Manitoba’s new booze laws will thin the line between salon and saloon.
The updated Liquor Act takes effect April 1 and will allow licenced salon customers the option of enjoying a glass of bubbly while getting their hair done.
Ontario and Saskatchewan already have similar laws in place.
"This change in the legislation is meant to level the playing field for all personal service providers to be able to offer alcohol to their clients," said Kristianne Dechant, manager of communications and research for the newly created Liquor and Gaming Authority of Manitoba.
It has been common practice for some beauty salons and spas to have wine or beer on site, but any parlour doing so has up until now been breaking the law in Manitoba, according to Dechant.
"It is illegal to consume alcohol in a public place that is not licenced," she said, but added it’s not illegal for spas to serve booze if it’s attached to a hotel.
The major overhaul to the liquor legislation, which hasn’t gone through such a transformation since 1956, has generally been well-received by area bars and restaurants, but many local spas and salons won’t be racing to get the $300 licence come Tuesday.
Tanya Teetaert, owner of Tanya’s Beehive Lounge salon on 13th Street, said she wants to get the licence, but may wait until the summer.
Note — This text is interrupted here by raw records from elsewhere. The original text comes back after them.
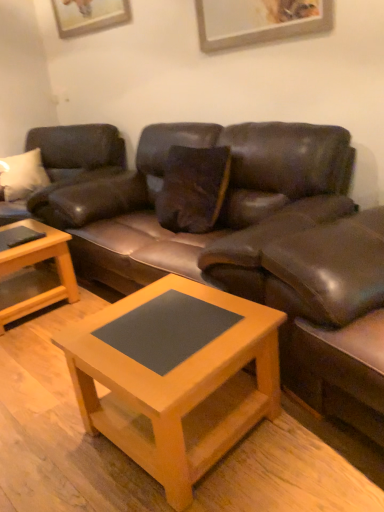 What do you see at coordinates (177, 388) in the screenshot? I see `matte wood coffee table at center, the first coffee table viewed from the right` at bounding box center [177, 388].

Locate an element on the screen. This screenshot has width=384, height=512. leather swivel chair at right is located at coordinates click(333, 317).

Image resolution: width=384 pixels, height=512 pixels. I want to click on matte wood coffee table at center, the second coffee table viewed from the left, so click(x=177, y=388).

From the image's perspective, would you say matte brown leather couch at left, acting as the second studio couch starting from the right, is shown under brown leather couch at center, the 1th studio couch from the right?

Incorrect, from the image's perspective, matte brown leather couch at left, acting as the second studio couch starting from the right, is higher than brown leather couch at center, the 1th studio couch from the right.

The width and height of the screenshot is (384, 512). In order to click on studio couch that appears above the matte brown leather couch at left, acting as the second studio couch starting from the right (from a real-world perspective) in this screenshot , I will do `click(240, 241)`.

Does matte brown leather couch at left, acting as the second studio couch starting from the right, lie behind brown leather couch at center, which appears as the 2th studio couch when viewed from the left?

Yes, matte brown leather couch at left, acting as the second studio couch starting from the right, is behind brown leather couch at center, which appears as the 2th studio couch when viewed from the left.

Are matte brown leather couch at left, acting as the second studio couch starting from the right, and brown leather couch at center, which appears as the 2th studio couch when viewed from the left, far apart?

They are positioned close to each other.

Can you confirm if matte wood coffee table at center, marked as the 1th coffee table in a front-to-back arrangement, is taller than wooden picture frame at upper center?

Indeed, matte wood coffee table at center, marked as the 1th coffee table in a front-to-back arrangement, has a greater height compared to wooden picture frame at upper center.

Is wooden picture frame at upper center at the back of matte wood coffee table at center, the second coffee table viewed from the left?

No, matte wood coffee table at center, the second coffee table viewed from the left, is not facing the opposite direction of wooden picture frame at upper center.

From a real-world perspective, is matte wood coffee table at center, the second coffee table viewed from the left, positioned above or below wooden picture frame at upper center?

matte wood coffee table at center, the second coffee table viewed from the left, is situated lower than wooden picture frame at upper center in the real world.

Is matte wood coffee table at center, the second coffee table from the back, not near wooden picture frame at upper center?

matte wood coffee table at center, the second coffee table from the back, is positioned a significant distance from wooden picture frame at upper center.

Does point (112, 163) appear closer or farther from the camera than point (332, 280)?

Clearly, point (112, 163) is more distant from the camera than point (332, 280).

Between matte brown leather couch at left, which ranks as the 1th studio couch in left-to-right order, and leather swivel chair at right, which one has less height?

leather swivel chair at right.

In terms of width, does matte brown leather couch at left, which ranks as the 1th studio couch in left-to-right order, look wider or thinner when compared to leather swivel chair at right?

Clearly, matte brown leather couch at left, which ranks as the 1th studio couch in left-to-right order, has more width compared to leather swivel chair at right.

From the image's perspective, which one is positioned lower, matte brown leather couch at left, which ranks as the 1th studio couch in left-to-right order, or leather swivel chair at right?

leather swivel chair at right.

Where is `picture frame above the leather swivel chair at right (from a real-world perspective)`? This screenshot has width=384, height=512. picture frame above the leather swivel chair at right (from a real-world perspective) is located at coordinates 89,15.

Is the position of leather swivel chair at right more distant than that of wooden picture frame at upper center?

No, leather swivel chair at right is closer to the camera.

Is leather swivel chair at right positioned beyond the bounds of wooden picture frame at upper center?

Yes, leather swivel chair at right is located beyond the bounds of wooden picture frame at upper center.

Does point (357, 315) lie behind point (74, 33)?

No, it is in front of (74, 33).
Heather Day, owner of Straight Up Salon above Lady of the Lake, is also seriously considering the licence, but wants to take a close look at the details.
She’s not alone.
"I’m not jumping on board with anything yet, but I am very interested in getting into it," said Quentin Derhak, owner of Bladeworx Barber and Salon on Rosser Avenue.
"I think it’s a good thing ... if you want to have a beer while you’re getting your haircut, you should be able to."
Many salons that offer drinks to patrons have been flying under the legal radar, but Derhak said he expects Manitoba’s booze regulators to now have a closer eye on those establishments with the introduction of the new law.
"I’m not planning on breaking the law to offer someone a drink," he said. "It’s not worth the risk to serve liquor. If you come in and get a haircut and I don’t know you, am I going to offer you a beer? Hell no."
According to Dechant, the province’s liquor controller takes a "risk-based" approach to inspections — meaning not all bars and restaurants are inspected as frequently as others and it’s likely salons and barbers aren’t going to draw as much attention from law enforcers.
"Realistically, they’re not in the business of serving alcohol, we won’t be inspecting them as often as we do restaurants and bars, but they will still be subject to inspection."
Licensed salons will have to make food available, Dechant said, but they aren’t expected to have a kitchen on site. They will, however, need to have prepackaged food or an arrangement with a nearby restaurant or caterer wherefrom a client could place a food order.
"We’re not asking spas and salons to suddenly open a kitchen, they’re not in the business of cooking food," Dechant said.
Under the legislation, anyone under the "customer and member service" category — under which salons now fall — is able to sell any type of beer, wine or spirits at a minimum price of $2.25.
Allowing the flow of booze in spas and salons is one of a swath of major changes to the province’s liquor rules — a set of laws which up until now have been widely considered to be woefully out of touch.
The long-awaited and much-discussed document will bring with it fewer consumer restrictions, fewer licence types, more live music and longer hours, according to the Manitoba government.
Driving these changes is the creation of the LGA. It brings regulatory oversight for liquor and gambling under one roof and creates a single inspection process and single application to serve liquor and licence video-lottery terminals.
"The new regulations go a long way to put everyone on an equal footing," Jim Baker, president and chief executive officer of the Manitoba Hotel Association, said recently.
For organizers of socials, there will be a single online application for liquor and raffle permits and outdated bottle limits and quotas will be eliminated.
"You’re not going to have to pretend to raffle off perfume bottles," Dave Chomiak, the minister responsible for the LGA, said recently.
"People were trying to get around obscure rules that were developed in the 1930s and ’40s that we still don’t understand."
Under the new legislation, the City of Brandon will have authority to place restrictions on hours and days of booze sales within city limits, but it said it has no plans to impose any of its own rules.